BEGIN

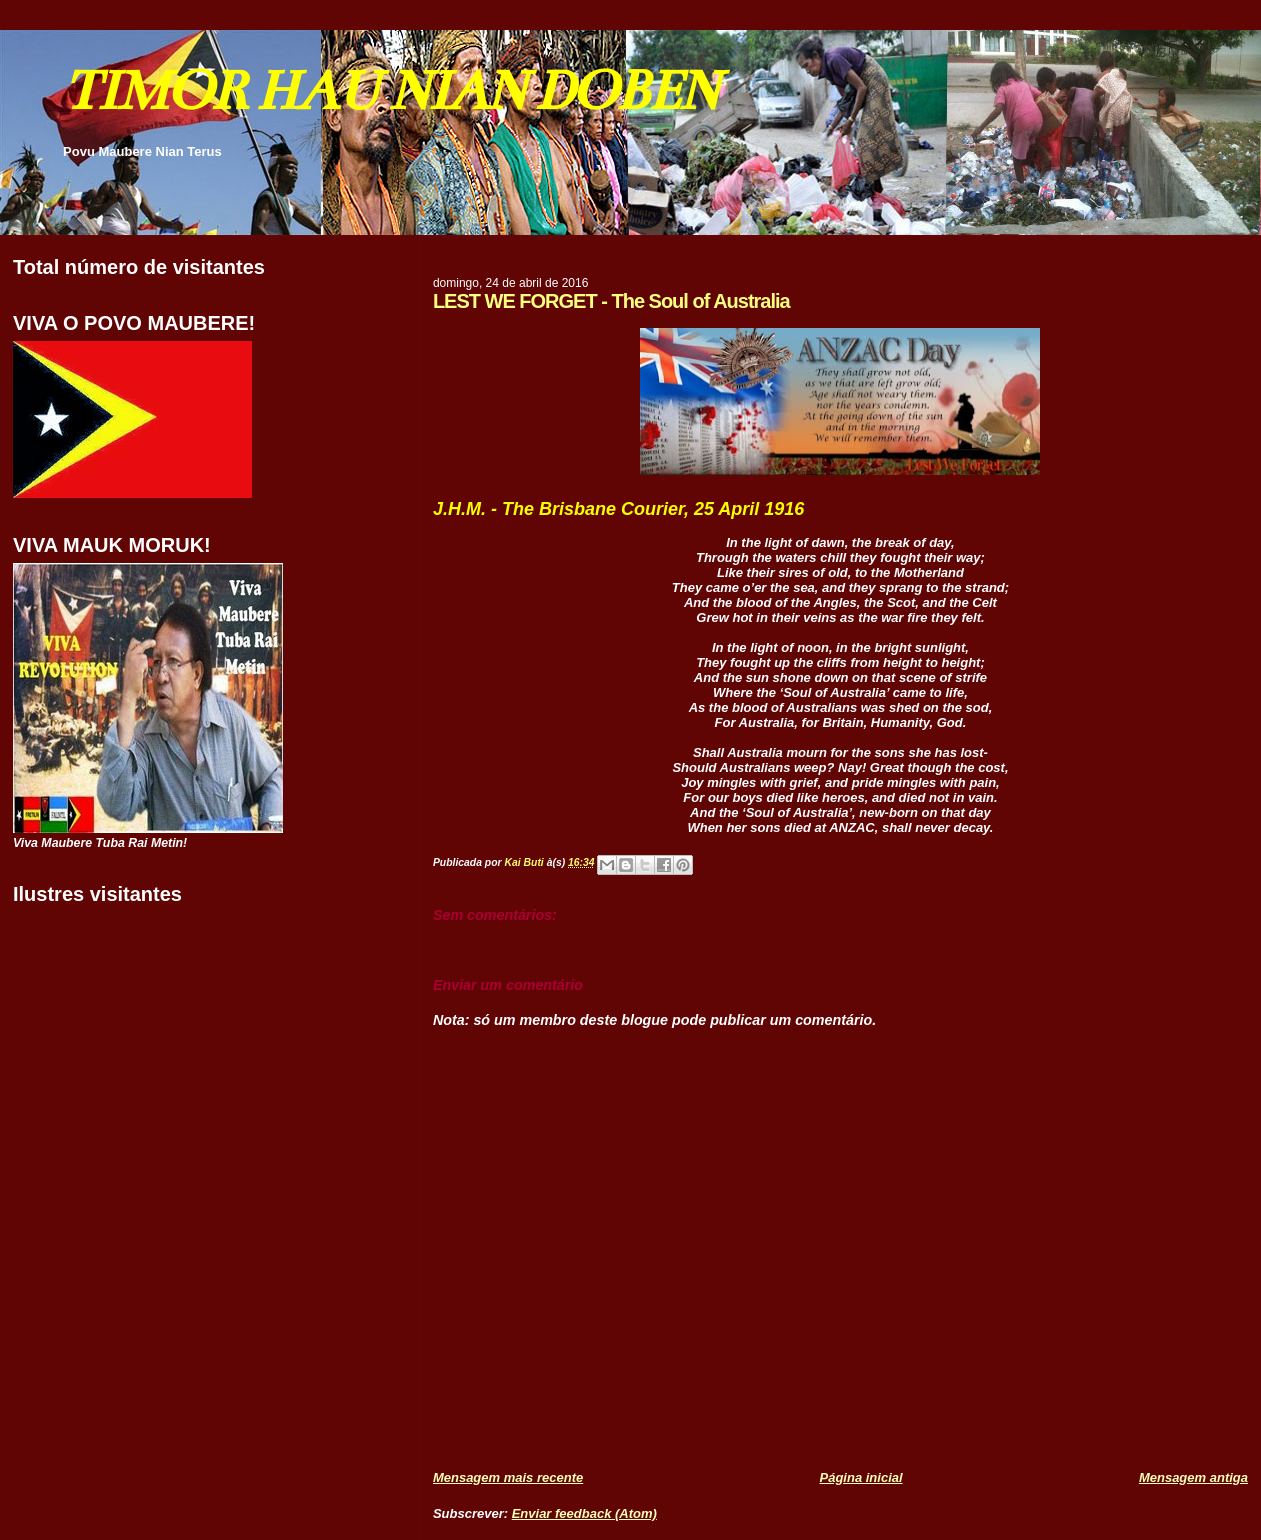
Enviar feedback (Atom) (584, 1513)
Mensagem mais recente (508, 1477)
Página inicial (861, 1477)
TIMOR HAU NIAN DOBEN (390, 90)
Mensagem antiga (1193, 1477)
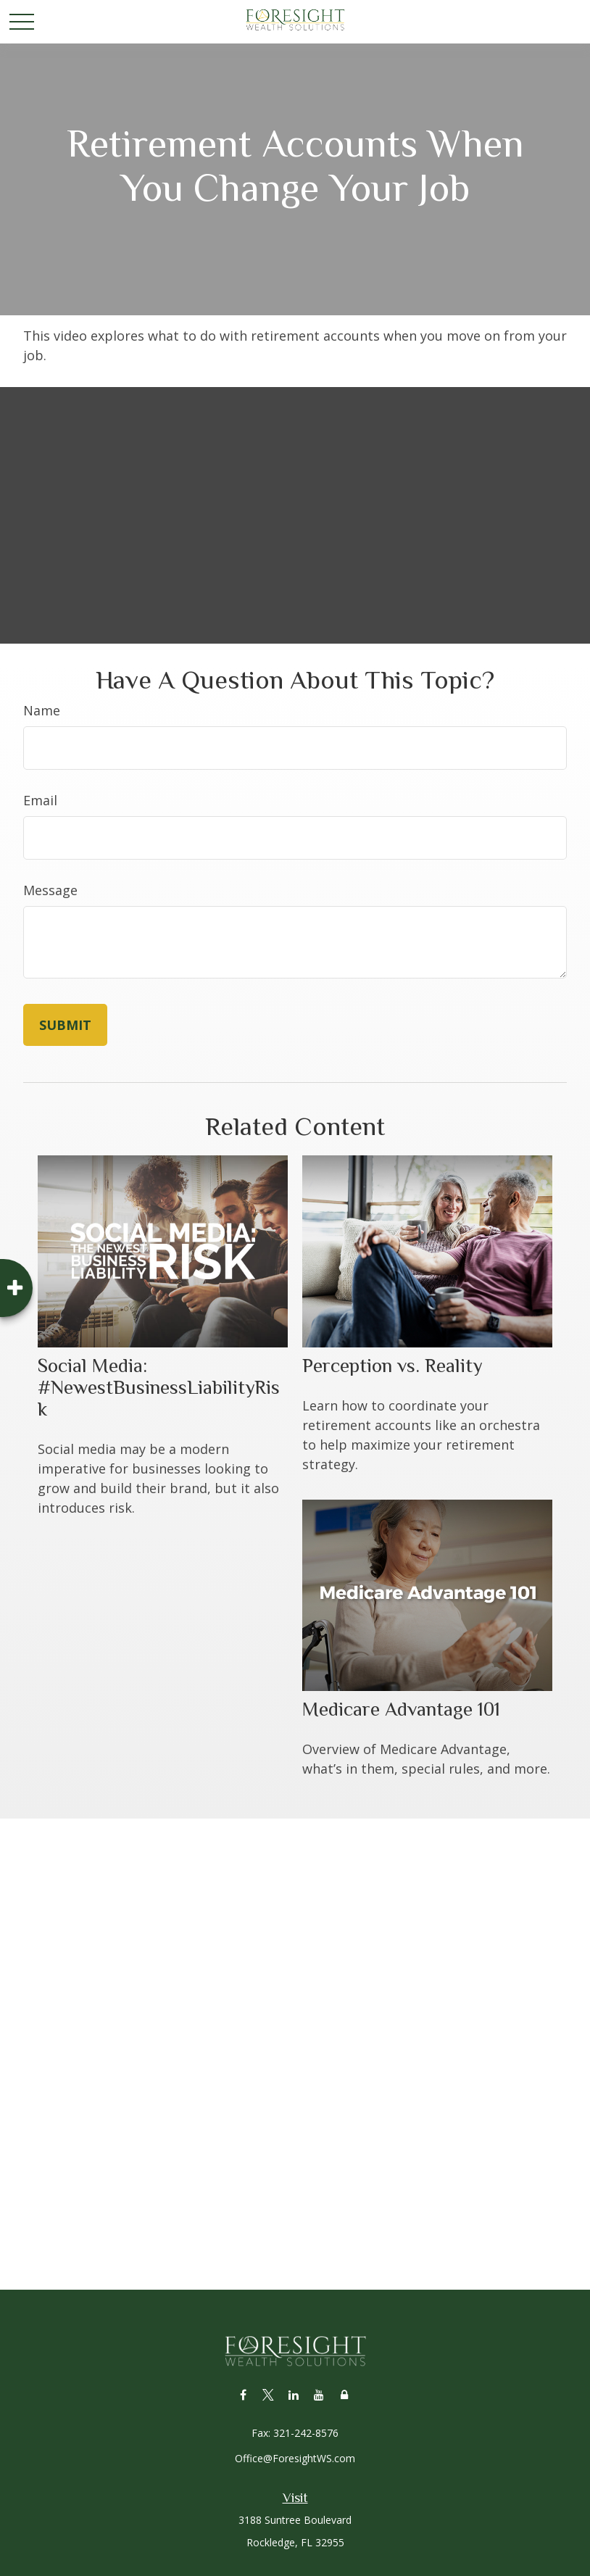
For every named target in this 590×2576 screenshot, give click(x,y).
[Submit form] (65, 1025)
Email (40, 800)
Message (50, 890)
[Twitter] (268, 2394)
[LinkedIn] (294, 2394)
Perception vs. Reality (392, 1365)
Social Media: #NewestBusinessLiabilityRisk (159, 1387)
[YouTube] (319, 2394)
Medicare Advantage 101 (401, 1709)
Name (41, 710)
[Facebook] (243, 2394)
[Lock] (344, 2394)
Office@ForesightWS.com (295, 2458)
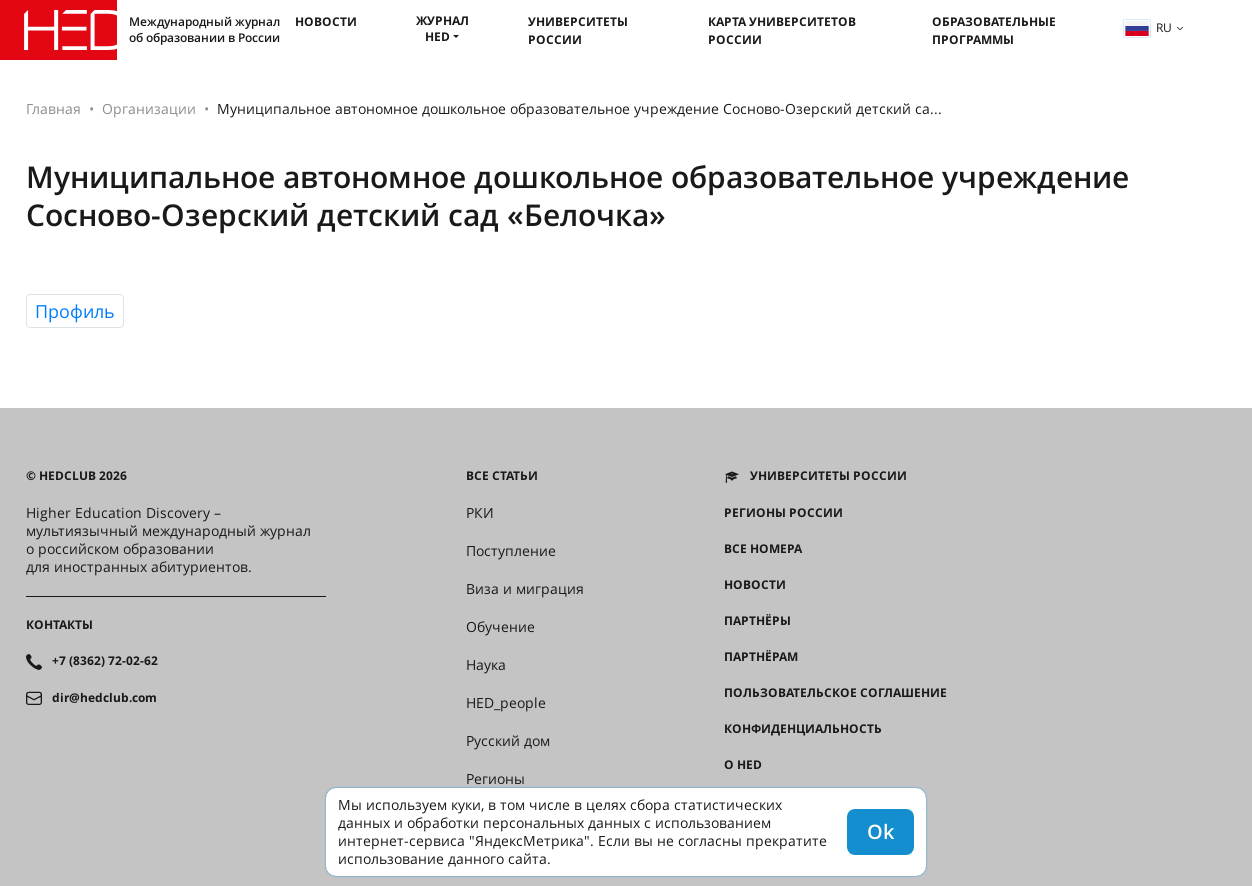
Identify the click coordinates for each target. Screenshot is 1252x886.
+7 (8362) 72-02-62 (105, 661)
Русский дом (508, 741)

END

Problem to work on = How many of the lines in the records include the word "target"? Only the number should be given.

Task result = 2